刘安年捂着脸颊两眼冒火,“你……你敢打我?你给我等着……”
嘭!
又是一棍甩出,刘安年哇地吐出一口血来,顺带着还吐出了三颗碎裂的牙齿,那张阴损的脸已经迅速地肿了起来,跟个猪头似的。
“你给我等着,你给我等着……我要让你不得好死……”
嘭!嘭!嘭!
李浩手里的钢棍如同瓢泼大雨一般倾盆而下,照着刘安年全身上下的穴位招呼了过去。
得到医学传承之后,他对于人体的构造有了相当深刻的了解,人体那些地方最吃痛他心里一清二楚,找准了打就是了!
很快刘安年就嚷嚷不起来了,抱头躺在地上翻滚了起来,“别打了……别打了……有话好好说……别打了……”
最后还是李大山有点看不下去了,冲上去拉住了暴走的儿子,“耗子,差不多就行了,再打下去真要出人命了……”
李大山话都还没说完,刘安年却哧溜一声从地上爬了起来,一边瘸着腿往门外退,一边操着漏风的口音道:“李大山你们给我等着,今天这事没完!敢打我刘安年?不好好教训你们一顿还真不知道马王爷有几只眼了!你们全都给我等着坐牢吧!”
说完他直接掏出手机就拨通了一个号码,张嘴就是哇哇哭诉:“小叔,我是安年啊……这次你可得帮帮我啊,我们镇里出了个暴徒,刚刚打残了好多人,有几个好像都快被打死了,连我也……”
刘安年越说越夸张,就差没把李浩说成一言不合就杀人灭口的冷血暴徒了!
李浩倒还没怎么样,李大山却已经急得不行了,“耗子,这下怎么办,这下可怎么办啊?刘安年他小叔是市里公安局的,万一要是……”
“爸,我们行的正坐得直,怕什么?”李浩一脸淡然地笑道:“再说了,警察那是惩恶扬善主持公道的,怎么可能会包庇刘安年这种不法之徒?他这是在作茧自缚!”
李大山听着连连点头,心里却还是忐忑不已:话是这么说没错,可俗话说朝中有人好办事,万一警察来了真的包庇他……那等待李家的可是灭顶之灾啊!
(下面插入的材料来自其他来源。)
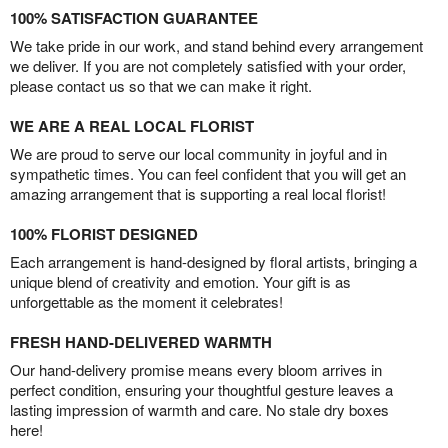
100% SATISFACTION GUARANTEE
We take pride in our work, and stand behind every arrangement
we deliver. If you are not completely satisfied with your order,
please contact us so that we can make it right.
WE ARE A REAL LOCAL FLORIST
We are proud to serve our local community in joyful and in
sympathetic times. You can feel confident that you will get an
amazing arrangement that is supporting a real local florist!
100% FLORIST DESIGNED
Each arrangement is hand-designed by floral artists, bringing a
unique blend of creativity and emotion. Your gift is as
unforgettable as the moment it celebrates!
FRESH HAND-DELIVERED WARMTH
Our hand-delivery promise means every bloom arrives in
perfect condition, ensuring your thoughtful gesture leaves a
lasting impression of warmth and care. No stale dry boxes
here!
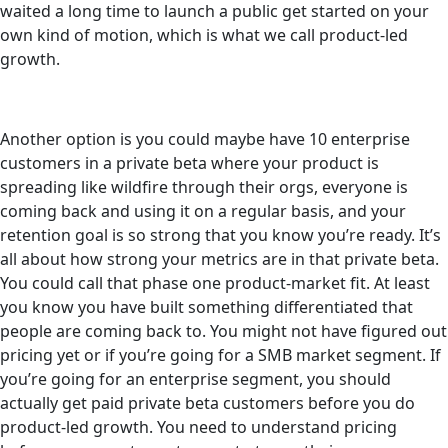
waited a long time to launch a public get started on your
own kind of motion, which is what we call product-led
growth.
Another option is you could maybe have 10 enterprise
customers in a private beta where your product is
spreading like wildfire through their orgs, everyone is
coming back and using it on a regular basis, and your
retention goal is so strong that you know you’re ready. It’s
all about how strong your metrics are in that private beta.
You could call that phase one product-market fit. At least
you know you have built something differentiated that
people are coming back to. You might not have figured out
pricing yet or if you’re going for a SMB market segment. If
you’re going for an enterprise segment, you should
actually get paid private beta customers before you do
product-led growth. You need to understand pricing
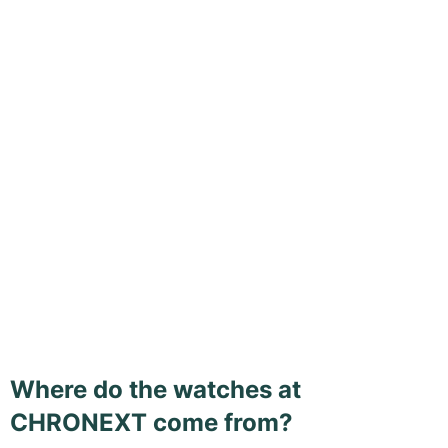
Where do the watches at
CHRONEXT come from?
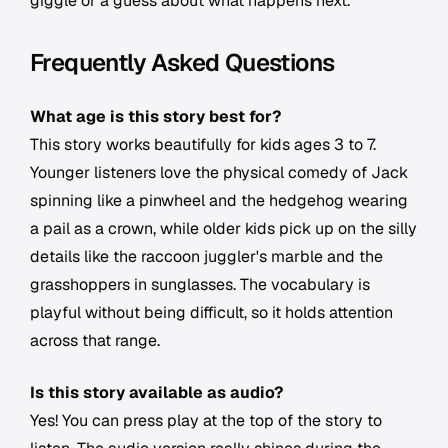
giggle or a guess about what happens next.
Frequently Asked Questions
What age is this story best for?
This story works beautifully for kids ages 3 to 7.
Younger listeners love the physical comedy of Jack
spinning like a pinwheel and the hedgehog wearing
a pail as a crown, while older kids pick up on the silly
details like the raccoon juggler's marble and the
grasshoppers in sunglasses. The vocabulary is
playful without being difficult, so it holds attention
across that range.
Is this story available as audio?
Yes! You can press play at the top of the story to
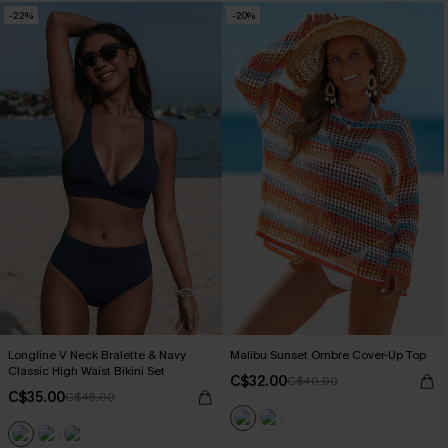
-22%
-20%
Longline V Neck Bralette & Navy
Malibu Sunset Ombre Cover-Up Top
Classic High Waist Bikini Set
C$32.00
C$40.00
C$35.00
C$45.00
外面围观的那些邻居也纷纷替李浩担心了起来,公安局的那位小叔可是刘安年最大的靠山,现在刘安年把这尊大佛都请出来了……这是要彻底整死李浩啊!
李浩拳头再硬有什么用?他敢和警察作对?
唯独只有昨天丢了面子的方翠娥在那幸灾乐祸,“哼,我说什么来着?真以为进城读了两年大学就以为自己出息了?还不是没脑子的愣头青一个,要什么问题都能用拳头解决,那还要警察干什么?得罪了刘安年那还能有好果子吃,我看呀这李家……”
眼看着周围越来越多人朝自己投来了愤怒的目光,方翠娥这才讪讪闭上了嘴,可嘴角却明显还带着一丝不屑的笑意。
千恩万谢地挂了电话,刘安年那淤青遍布的脸上露出了狰狞得意的诡笑:“警察已经来了,你小子就等着坐牢吧!”
李浩压根就懒得搭理这个跳梁小丑,他把六神无主的李大山拖到了边上,压着声音悄悄问道:“爸,这个刘安年到底为什么非要打我们家这块地的主意?”
这个问题已经困扰他两天了,他怎么都想不明白,自己家这块地怎么看都不像是什么风水宝地,怎么就让刘安年动了贪念?
以刘安年那无利不起早的尿性,若只是单单为了抢一块地,绝对不可能如此大动干戈。
就这一屁股大的地方能卖几个钱?他刘安年会差这点钱?肯定是别有所图啊!
听到儿子的问题,李大山也有些发懵,半晌才摇摇头道:“我也不知道啊,他莫名其妙就看上了我们家这块地,说是什么地理位置不错很适合开发一个机械加工厂……”
李浩差点没笑出来,这话骗鬼呢?
还机械加工厂?这一屁股大的地方能干啥?
“强取豪夺却又遮遮掩掩不肯说实话,那就说明自家这块地肯定有不为人知的秘密了?”李浩悄悄皱起了眉头,“他到底看中什么了?”